(What to work on):
Go through the records below and show every line with the string "Solera".

Supplied data START

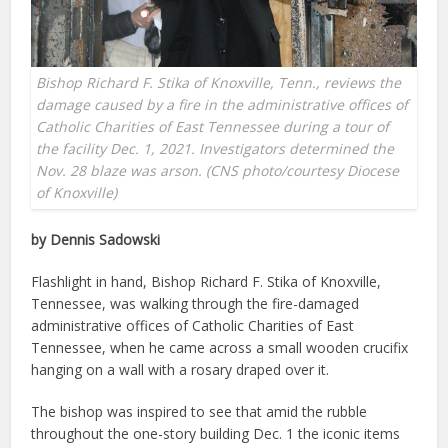
Bishop Richard F. Stika of Knoxville, Tenn., reviews the
damage caused by a fire in the administrative offices of
Catholic Charities of East Tennessee during a tour of
the facility Dec. 1, 2021. Investigators determined the
Nov. 28 blaze was arson. (CNS photo/courtesy Diocese
of Knoxville)
by Dennis Sadowski
Flashlight in hand, Bishop Richard F. Stika of Knoxville,
Tennessee, was walking through the fire-damaged
administrative offices of Catholic Charities of East
Tennessee, when he came across a small wooden crucifix
hanging on a wall with a rosary draped over it.
The bishop was inspired to see that amid the rubble
throughout the one-story building Dec. 1 the iconic items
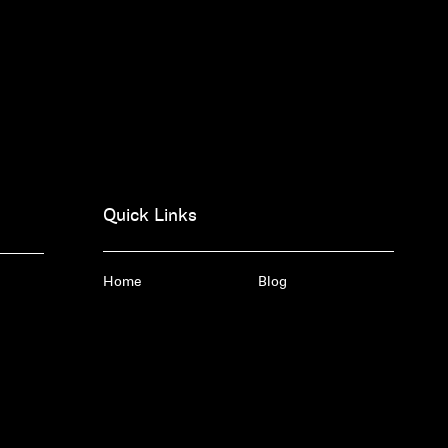
Quick Links
Home
Blog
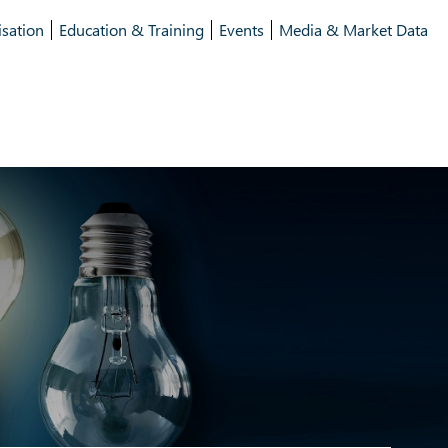
isation
Education & Training
Events
Media & Market Data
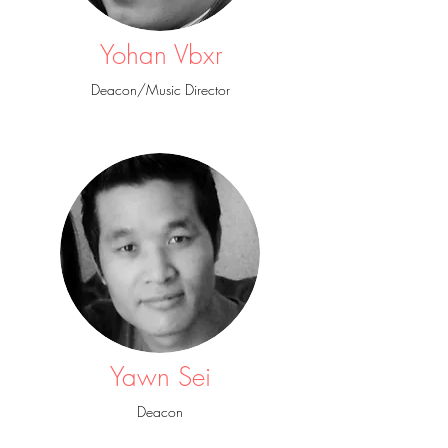
Yohan Vbxr
Deacon/Music Director
Noel
Mission Director / Deacon
Yawn Sei
Deacon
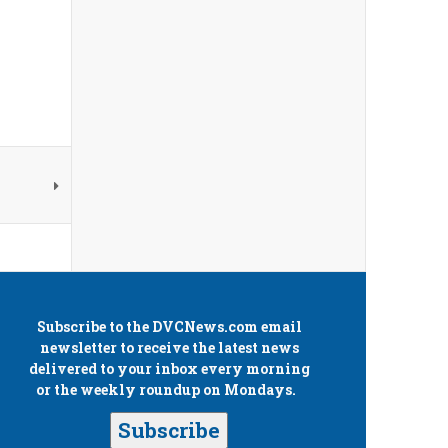
Subscribe to the
DVCNews.com
email
newsletter to receive the latest news
delivered to your inbox every morning
or the weekly roundup on Mondays.
Subscribe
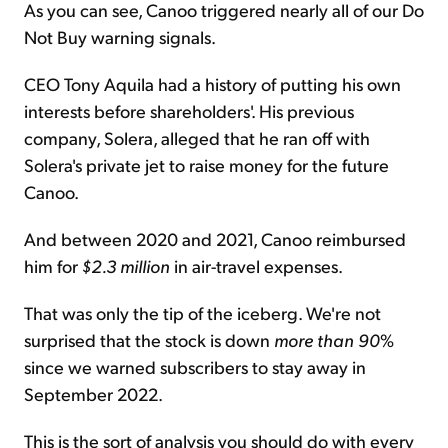
As you can see, Canoo triggered nearly all of our Do
Not Buy warning signals.
CEO Tony Aquila had a history of putting his own
interests before shareholders'. His previous
company, Solera, alleged that he ran off with
Solera's private jet to raise money for the future
Canoo.
And between 2020 and 2021, Canoo reimbursed
him for
$2.3 million
in air-travel expenses.
That was only the tip of the iceberg. We're not
surprised that the stock is down
more than 90
%
since we warned subscribers to stay away in
September 2022.
This is the sort of analysis you should do with every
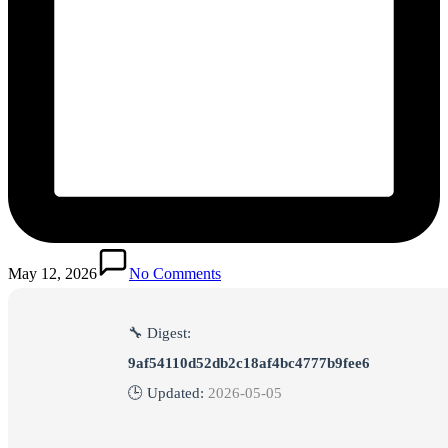
May 12, 2026
No Comments
🔧 Digest:
9af54110d52db2c18af4bc4777b9fee6
🕒 Updated:
2026-05-05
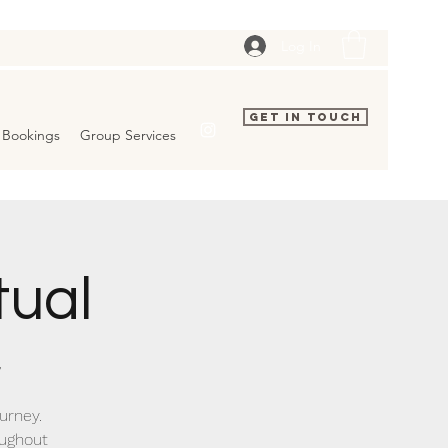
Log In
Get In Touch
Bookings
Group Services
tual
/
urney.
oughout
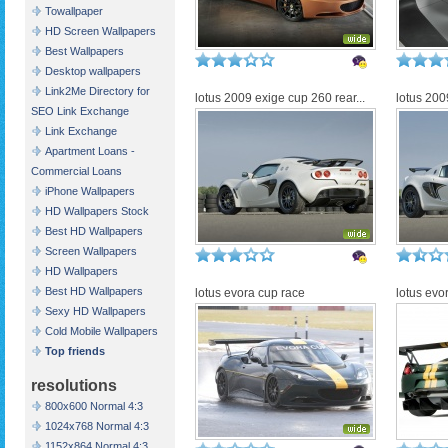
Towallpaper
HD Screen Wallpapers
Best Wallpapers
Desktop wallpapers
Link2Me Directory for
lotus 2009 exige cup 260 rear...
lotus 200
SEO Link Exchange
Link Exchange
Apartment Loans -
Commercial Loans
iPhone Wallpapers
HD Wallpapers Stock
Best HD Wallpapers
Screen Wallpapers
HD Wallpapers
Best HD Wallpapers
lotus evora cup race
lotus evo
Sexy HD Wallpapers
Cold Mobile Wallpapers
Top friends
resolutions
800x600 Normal 4:3
1024x768 Normal 4:3
1152x864 Normal 4:3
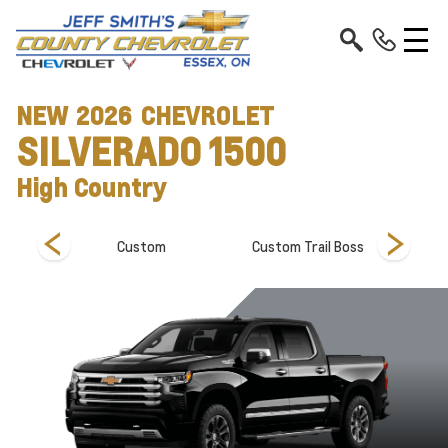
NEW
2026
CHEVROLET
SILVERADO 1500
High Country
Custom
Custom Trail Boss
Hi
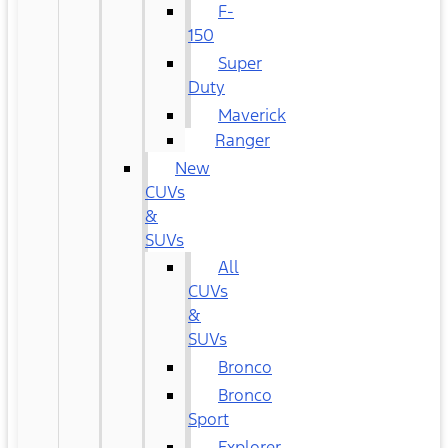
F-
150
Super
Duty
Maverick
Ranger
New
CUVs
&
SUVs
All
CUVs
&
SUVs
Bronco
Bronco
Sport
Explorer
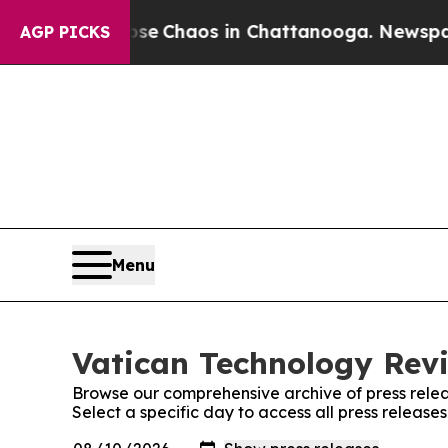
tal Collapse
Chaos in Chattanooga. Newspaper O
AGP PICKS
Menu
Vatican Technology Revi
Browse our comprehensive archive of press relea
Select a specific day to access all press releas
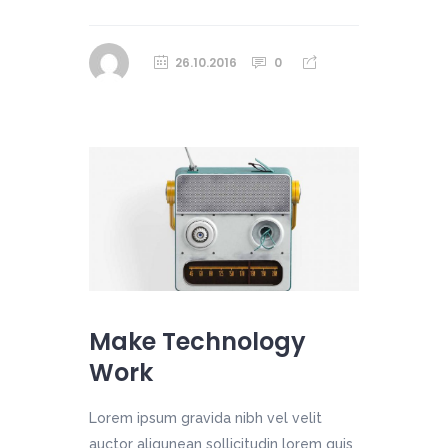
26.10.2016
0
Make Technology
Work
Lorem ipsum gravida nibh vel velit
auctor aliqunean sollicitudin lorem quis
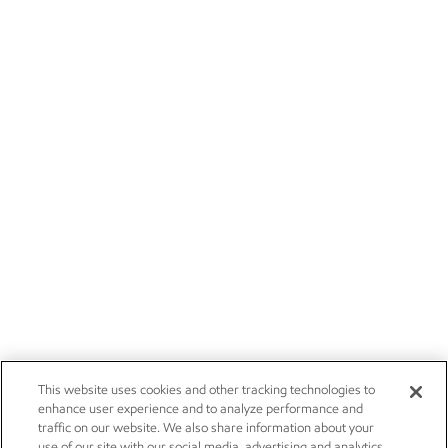
This website uses cookies and other tracking technologies to
enhance user experience and to analyze performance and
traffic on our website. We also share information about your
use of our site with our social media, advertising and analytics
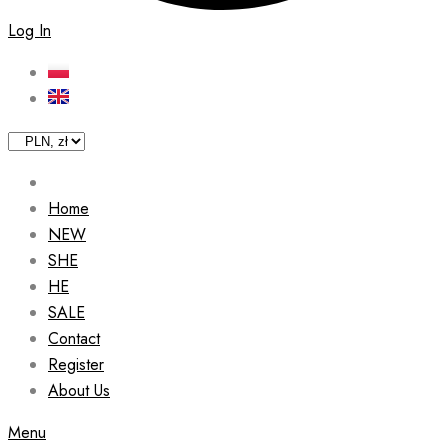
Log In
Home
NEW
SHE
HE
SALE
Contact
Register
About Us
Menu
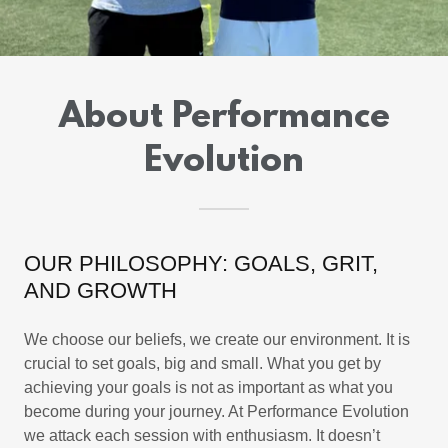
About Performance
Evolution
OUR PHILOSOPHY: GOALS, GRIT,
AND GROWTH
We choose our beliefs, we create our environment. It is
crucial to set goals, big and small. What you get by
achieving your goals is not as important as what you
become during your journey. At Performance Evolution
we attack each session with enthusiasm. It doesn’t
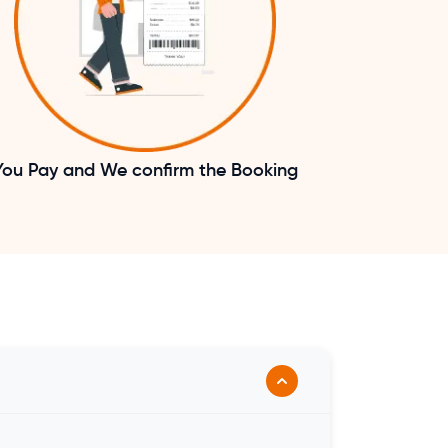
You Pay and We confirm the Booking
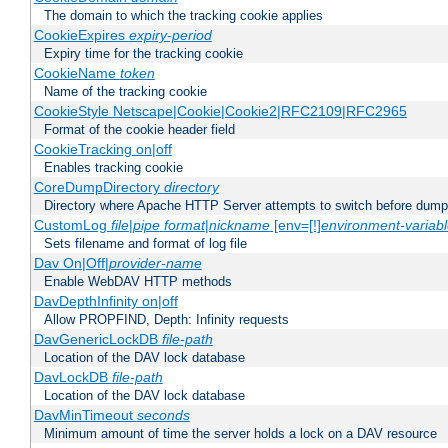
The domain to which the tracking cookie applies
CookieExpires
expiry-period
Expiry time for the tracking cookie
CookieName
token
Name of the tracking cookie
CookieStyle Netscape|Cookie|Cookie2|RFC2109|RFC2965
Format of the cookie header field
CookieTracking on|off
Enables tracking cookie
CoreDumpDirectory
directory
Directory where Apache HTTP Server attempts to switch before dump
CustomLog
file
|
pipe
format
|
nickname
[env=[!]
environment-variab
Sets filename and format of log file
Dav On|Off|
provider-name
Enable WebDAV HTTP methods
DavDepthInfinity on|off
Allow PROPFIND, Depth: Infinity requests
DavGenericLockDB
file-path
Location of the DAV lock database
DavLockDB
file-path
Location of the DAV lock database
DavMinTimeout
seconds
Minimum amount of time the server holds a lock on a DAV resource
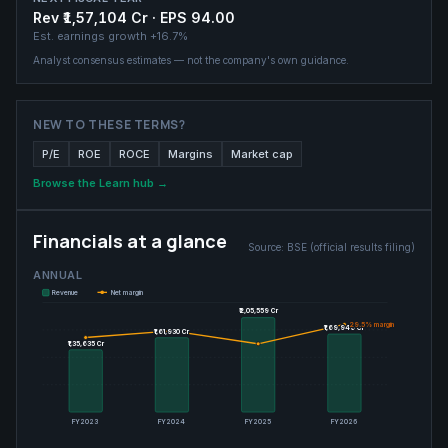
Rev ₹1,57,104 Cr · EPS 94.00
Est. earnings growth
+16.7%
Analyst consensus estimates — not the company's own guidance.
NEW TO THESE TERMS?
P/E
ROE
ROCE
Margins
Market cap
Browse the Learn hub →
Financials at a glance
Source:
BSE (official results filing)
ANNUAL
Revenue
Net margin
₹2,05,559 Cr
₹2,05,559 Cr
29.5
29.5
% margin
% margin
₹1,69,946 Cr
₹1,69,946 Cr
₹1,61,930 Cr
₹1,61,930 Cr
₹1,35,635 Cr
₹1,35,635 Cr
FY2023
FY2024
FY2025
FY2026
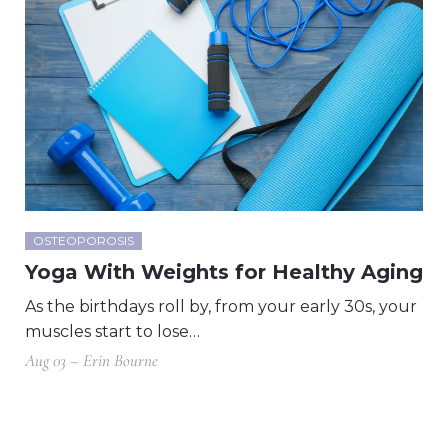
OSTEOPOROSIS
Yoga With Weights for Healthy Aging
As the birthdays roll by, from your early 30s, your
muscles start to lose…
Aug 03 – Erin Bourne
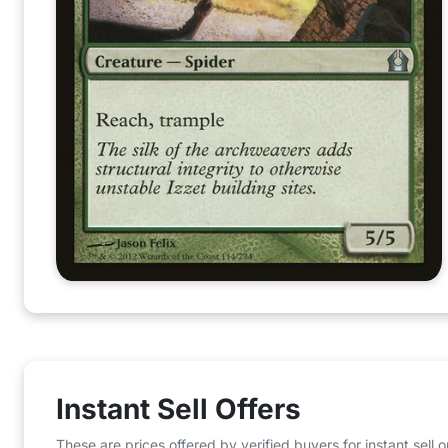
Instant Sell Offers
These are prices offered by verified buyers for instant sell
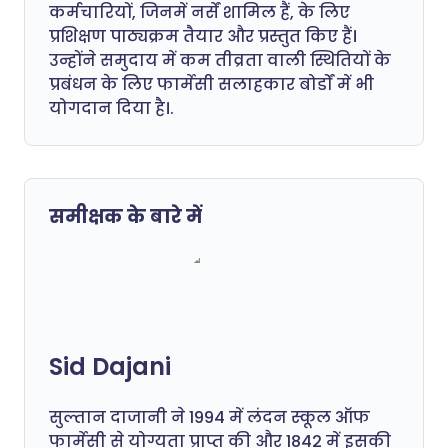
कर्मचारियों, जिनमें नर्सें शामिल हैं, के लिए
प्रशिक्षण पाठ्यक्रम तैयार और प्रस्तुत किए हैं।
उन्होंने समुदाय में कम तीव्रता वाली स्थितियों के
प्रबंधन के लिए फार्मेसी सलाहकार बोर्डों में भी
योगदान दिया है।.
समीक्षक के बारे में
Sid Dajani
सुल्तान दाजानी ने 1994 में लंदन स्कूल ऑफ
फार्मेसी से योग्यता प्राप्त की और 1842 में इसकी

Supplied data END

(Exercise solution):
company, Solera, alleged that he ran off with
Solera's private jet to raise money for the future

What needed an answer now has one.